Many works reported trends, patterns, and correlations between different surface colors and between those and the orbital properties of these objects (see review Doressoundiram et al. 2008). While several teams had their own surveys − for example, the Tegler, Romanishin, and Consolmagno survey (e.g., Tegler & Romanishin 1998, 2000, 2003; Tegler et al. 2003), the ESO Large Program on Centaurs and TNOs (e.g., Delsanti et al. 2001, 2004, 2006; Boehnhardt et al. 2002; Peixinho et al. 2004), the Meudon Multicolor Survey (2MS), (e.g., Barucci et al. 1999, 2000; Doressoundiram et al. 2001, 2002, 2005b, 2007), and the Second ESO Large Program (e.g., DeMeo et al. 2009; Perna et al. 2010, and references therein) – focusing on the analysis of their own datasets for methodological reasons, Hainaut & Delsanti (2002) made the first thorough analysis of a large compilation of all published data, known as the MBOSS database, which has recently been updated (Hainaut et al. 2012).

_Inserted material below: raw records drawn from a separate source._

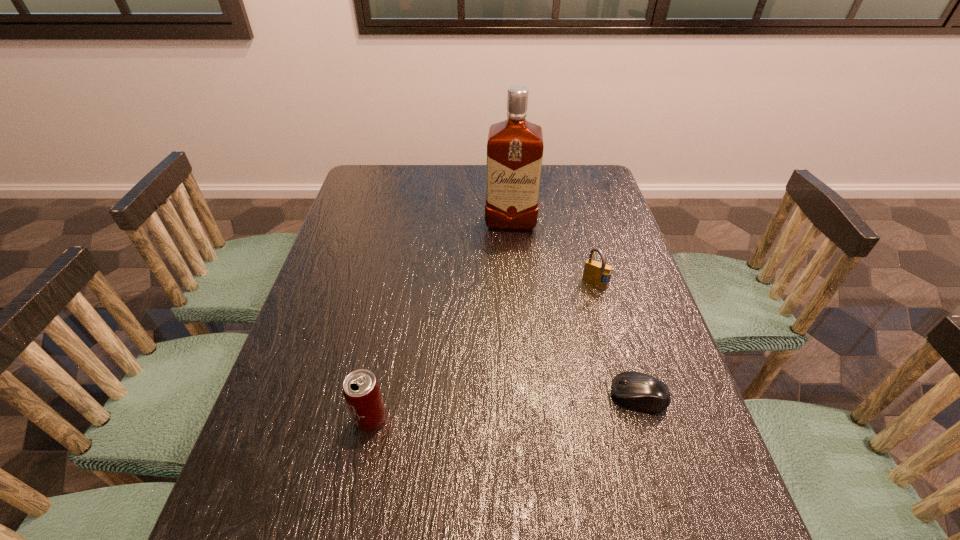 The height and width of the screenshot is (540, 960). What are the coordinates of `beer can` in the screenshot? It's located at (361, 390).

Where is `the shortest object`? The image size is (960, 540). the shortest object is located at coordinates (638, 390).

Identify the location of padlock. Image resolution: width=960 pixels, height=540 pixels. (595, 272).

The height and width of the screenshot is (540, 960). I want to click on the second object from left to right, so click(x=515, y=146).

I want to click on liquor, so click(x=515, y=146).

You are a GUI agent. You are given a task and a screenshot of the screen. Output one action in this format:
    pyautogui.click(x=<x>, y=<y>)
    Task: Click on the free space located on the back of the beer can
    
    Given the screenshot: What is the action you would take?
    pyautogui.click(x=380, y=369)

Image resolution: width=960 pixels, height=540 pixels. I want to click on vacant space located 0.090m on the back of the shortest object, so click(623, 347).

Identify the location of vacant space located on the side with the combination dials of the padlock. The image size is (960, 540). (542, 403).

Locate an element on the screen. This screenshot has height=540, width=960. vacant space located on the side with the combination dials of the padlock is located at coordinates (555, 375).

Find the location of a particular element. free space located on the side with the combination dials of the padlock is located at coordinates (544, 400).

Although the physical and chemical information provided by the visible colors of these objects is rather limited, the analysis of visible colors alone has lead to very rich debates on the Kuiper belt science.

Given the narrow temperature differences in the Kuiper belt region, KBOs were initially presumed to have a primordial homogeneous composition, and the first modeling works attempted to explain the visible surface color diversity as a result of a competition between a reddening space-weather effect of irradiation on an ice-rich surface layer and a bluishing collisional resurfacing by buried non-irradiated layers (Luu & Jewitt 1996). A strong correlation of color vs. orbital inclination detected among the dynamic family of classical KBOs (Trujillo & Brown 2002) led to a further development of collisional resurfacing models, accounting for differently irradiated subsurface layers (Gil-Hutton 2002), or for collision-triggered cometary activity and size-dependent resurfacing (Delsanti et al. 2004). While these models had difficulties in explaining the detection, or non-detection, of several surface properties and correlations between these and the orbital properties (e.g., Jewitt & Luu 2001; Thébault & Doressoundiram 2003; Delsanti et al. 2004), the dynamical model of Gomes (2003) suggested that high-inclination KBOs formed closer to the Sun migrating afterward into their current orbits. This opened a new window for the possibility of original compositional differences among KBOs (e.g., Tegler et al. 2003).

Simultaneously, a debate on the global existence, or absence, of only two distinct surface color groups of Centaurs and KBOs (Tegler & Romanishin 1998, 2003) led to the conclusion that only Centaurs seemed to be separated into two distinct groups, whereas KBOs presented a somewhat continuous distribution of colors (Peixinho et al. 2003), and current data suggest that the existence of two distinct groups of objects is related to their sizes and not to their dynamical families (Peixinho et al. 2012; Fraser & Brown 2012).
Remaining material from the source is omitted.